Zach Jones: Love What You Love

Everything’s fine, Zach’s here

The clear-headed advice of Love What You Love

In person, Zach Jones has this calming presence. The world moves just a little bit slower around him. He is always polished, well outfitted, comfortable in a ruffled shirt front. Pulls off a fedora, no sweat.

In a progression of four records, he seemed to get ever-more polished, with his latest, The Days, like velvet made audible.

The jist of it, too, often rode that nostalgia bent that has fueled minor-key songs since the beginning of time. Kodaline recently distilled for me this very sentiment in “Way Back When,” with a semi-falsetto: “Those will be the days that I’ll be missing, when I’m old and when I’m gray and when I stop working.”

On Jones’ newest, Love What You Love, there’s certainly plenty of falsetto, semi- and otherwise, but everything is much more in-the-moment: “Today she’s got nothing to do, but to rest all the time / With a song, in the sunshine.” As the title would suggest, Jones has here decided to embrace the silver lining, while moving away from the polish and revisiting some of his power-pop work with Spencer Albee and As Fast As – along with the singer-songwriter style that will inevitably visit someone writing mostly by themselves.

That’s “Song in the Sunshine,” with a light acoustic guitar, actual birds tweeting, and straight falsetto croon until Jones dips down to finish the song’s final embrace of “wasting our time.”

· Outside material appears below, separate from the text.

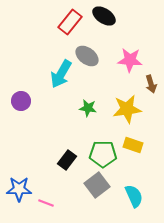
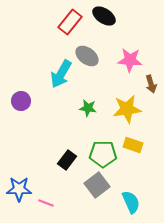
cyan semicircle: moved 3 px left, 6 px down
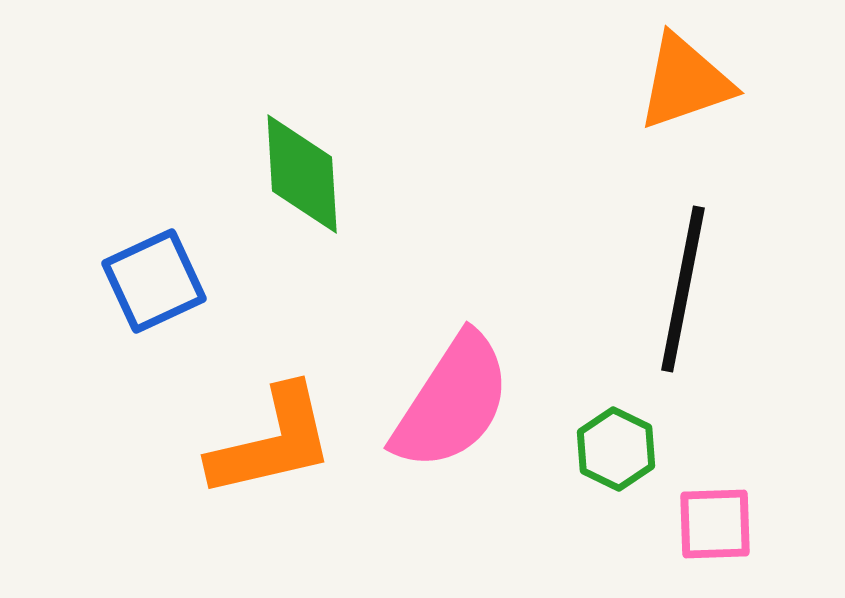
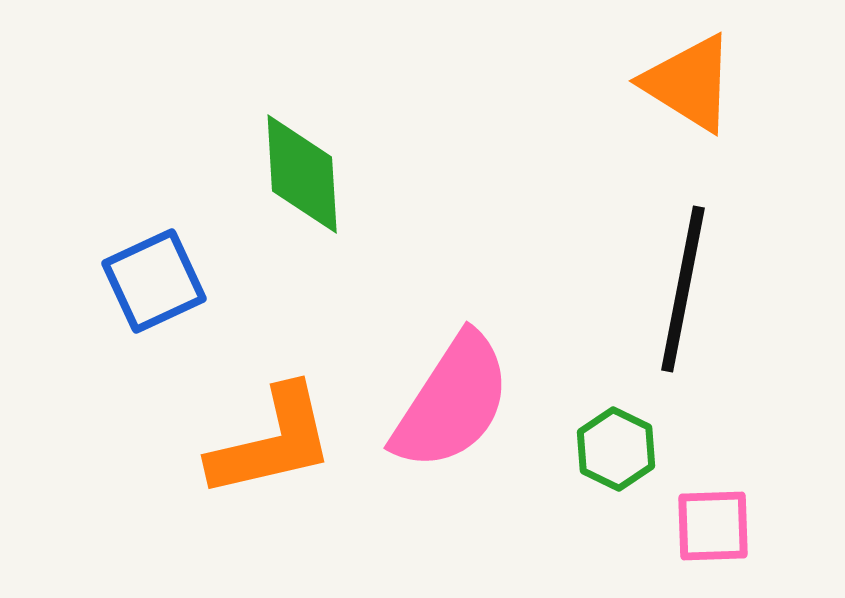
orange triangle: moved 4 px right, 1 px down; rotated 51 degrees clockwise
pink square: moved 2 px left, 2 px down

But it’s also the truly superb “Little Light,” like Gordon Lightfoot and Bill Withers, with a country bass walk and a touch of woodblock from drummer Chris Sweet, the only other musician on the album (other than the string section on “Nothing’s Changed”). This is going to be a lot of people’s favorite song for a little while, thanks to Jones’ pairing of purring verses that mix in quick, staccato delivery: “providing me with shelter from the storm … a little bit of light is all I need.”

With “Out on the Town,” a song begging to be in this year’s big rom-com, they make a trio that could slip effortlessly onto the last Ray LaMontagne album. Really, I’d love to hear what Dan Auerbach could do with them. As it is, Jones basically engineered the album himself, in his apartment, with some help from Steve Drown at the studio, tracking Sweet. Jones wasn’t even in attendance. Just sent over click-tracked files.

Who ever heard of the drums coming last?

And it raises the question: Does the blues-rock of “In Love” and the disco-rock of “Lucky One” sound antiseptic because of the click track and the way they were manufactured, or does knowing the way they were manufactured introduce doubt?

Either way, they’re nice genre pieces, not unlike the more deep-throated stuff he did on early works Broken Record and Fading Flowers. Jones is breathy in “In Love,” and just may be playing the role of the creeper, over the top in his affection. And in “Lucky One” he breaks out his first ripping guitar solo in years, with a growl that pulls the song out of being too syrupy and continues through the “looks can be deceiving” reprise.

In fact, there are a number of phrases that Jones revisits on the album that work as mantras, though it’s hard not to wonder if many of them aren’t “serenity now” in disguise. In the opening cut, it’s “Everything’s Fine,” as though reverbed piano and a bit of mildly distorted guitar could solve all of our problems. Or at least put them in perspective.

By the finish, the song becomes an interesting mix of some of Jones’ R&B/smooth operator persona and the aggressiveness of As Fast As (the bouncy chords on the keyboards are Spencer’s stock in trade). “Everything’s fine” yet again, but this time it’s yelled in the background. Is he trying to convince himself, you, some third party?

“Hate What You Hate,” an obvious single, is very much didactic, opening with White Album-era Beatles and then mixing in some oompa-oompa Dixie. Stomping piano chords introduce an irresistible chorus: “You’ve got to hate what you hate / So you can love what you love.” Eventually, a western flavor shines through, like sarsaparilla shots with a player piano in the background and cowboys sitting around betting on cards and munching on cheroots.

It’s an all-inclusive kind of album from a man who knows how to make records and likes for them to have a theme to rally around. Stop thinking so much, people. Just enjoy the ride.